Eve let that slide for the moment. “Did you speak with anyone about this aspect of your marriage? The difficulties you had when your husband faltered?”

“No one. Francie,” she corrected, reaching for Francie’s hand, gripping it. “She’s family, and more of a mother to me than my own.”

“Anyone else? A friend, a therapist, a doctor?”

“It was no one’s business but ours. It is no one’s business but ours. If you try to say he did these things, used illegals on women, brought them into my home, I’ll sue you for slander. Do you hear me? I’ll go to your superior and have you fired.”

Eve let the fury, and the fear behind it, roll off her. Duty, she thought, couldn’t always be kind and patient.

Could rarely be either.

“Would you like to see one of the vids? He liked redheads, curvy ones. He kept date rape illegals locked in his office. Did he ever use them on you, with or without your consent?”

Shock came first, stripping even a hint of color out of Geena’s face. But her eyes went hard. “How dare you?”

“That’s not an answer.”

“He did not. My husband loved me. Why are you trying to destroy what I have left of him?”

“Someone knew his habits, his routines, and used that knowledge to lure him to his death. If you told no one, someone else did or one of the women he used sought and found her revenge. If you lie to me, or hide information that relates to the investigation, you’re obstructing that investigation. If you knew of and/or participated in his use of illegals for sexual compliance and deny same, you’re obstructing.”

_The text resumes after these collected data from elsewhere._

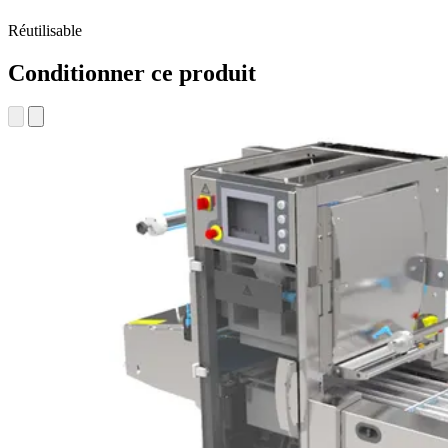
Réutilisable
Conditionner ce produit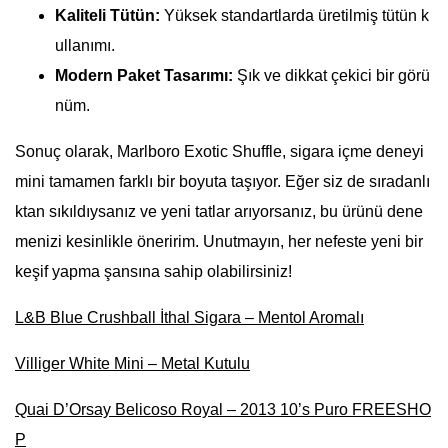
Kaliteli Tütün:
Yüksek standartlarda üretilmiş tütün k
ullanımı.
Modern Paket Tasarımı:
Şık ve dikkat çekici bir görü
nüm.
Sonuç olarak, Marlboro Exotic Shuffle, sigara içme deneyi
mini tamamen farklı bir boyuta taşıyor. Eğer siz de sıradanlı
ktan sıkıldıysanız ve yeni tatlar arıyorsanız, bu ürünü dene
menizi kesinlikle öneririm. Unutmayın, her nefeste yeni bir
keşif yapma şansına sahip olabilirsiniz!
L&B Blue Crushball İthal Sigara – Mentol Aromalı
Villiger White Mini – Metal Kutulu
Quai D’Orsay Belicoso Royal – 2013 10’s Puro FREESHO
P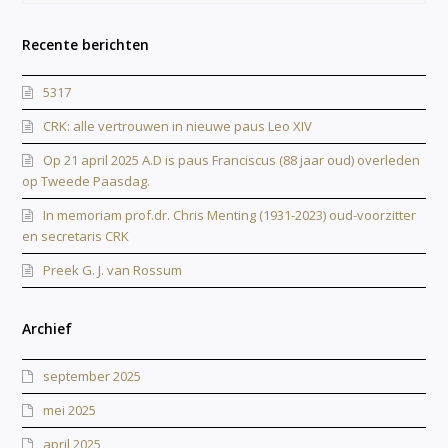
Recente berichten
5317
CRK: alle vertrouwen in nieuwe paus Leo XIV
Op 21 april 2025 A.D is paus Franciscus (88 jaar oud) overleden
op Tweede Paasdag.
In memoriam prof.dr. Chris Menting (1931-2023) oud-voorzitter
en secretaris CRK
Preek G. J. van Rossum
Archief
september 2025
mei 2025
april 2025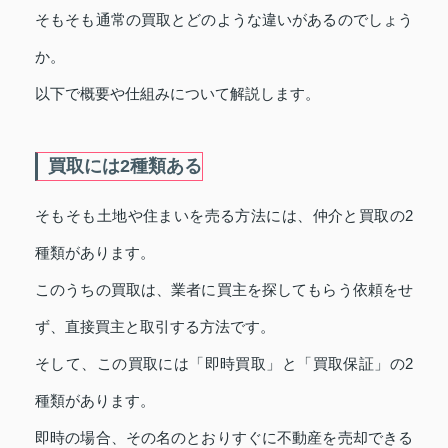
そもそも通常の買取とどのような違いがあるのでしょう
か。
以下で概要や仕組みについて解説します。
買取には2種類ある
そもそも土地や住まいを売る方法には、仲介と買取の2
種類があります。
このうちの買取は、業者に買主を探してもらう依頼をせ
ず、直接買主と取引する方法です。
そして、この買取には「即時買取」と「買取保証」の2
種類があります。
即時の場合、その名のとおりすぐに不動産を売却できる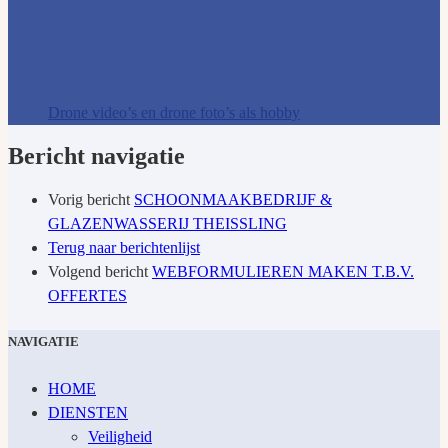
Drone video’s en drone foto’s als hobby
Bericht navigatie
Vorig bericht
SCHOONMAAKBEDRIJF &
GLAZENWASSERIJ THEISSLING
Terug naar berichtenlijst
Volgend bericht
WEBFORMULIEREN MAKEN T.B.V.
OFFERTES
NAVIGATIE
HOME
DIENSTEN
Veiligheid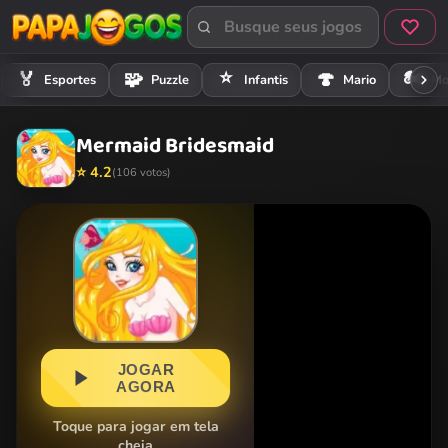
⭐
🏍️
🏅
🧩
🍄
Esportes
Puzzle
Infantis
Mario
Mo
Mermaid Bridesmaid
⭐ 4.2
(106 votos)
JOGAR
AGORA
Toque para jogar em tela
cheia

“I say you’re a liar, a woman so blinded by ambition she would smear a good man, a family man, a father, to further those ambitions.” Fury forced color back into her face as she surged to her feet. “I want you out of my home, and I’ll see to it you’re removed from this investigation if not removed from the NYPSD over this vicious vendetta you’re waging against my husband.”

“Geena,” Francie began, but Geena shook her head.

“Get them out. Get them out,” she repeated, and rushed to the stairs, all but sprinted up them.

“I’m very sorry.” Francie twisted her hands together. “She’s not herself. Understandably. I’ll talk to her, but I can assure you she knew none of this. He was so attentive, so loving to her and the girls.”

“But you knew.”

“Not about the illegals. I swear it. She’s like a daughter to me, and those girls are my grandchildren in all but blood. If I’d known, I’d have told her. I’d have found a way. I allowed myself to believe he’d turned a corner and was faithful, but there were signs I ignored because Geena and the girls were happy.”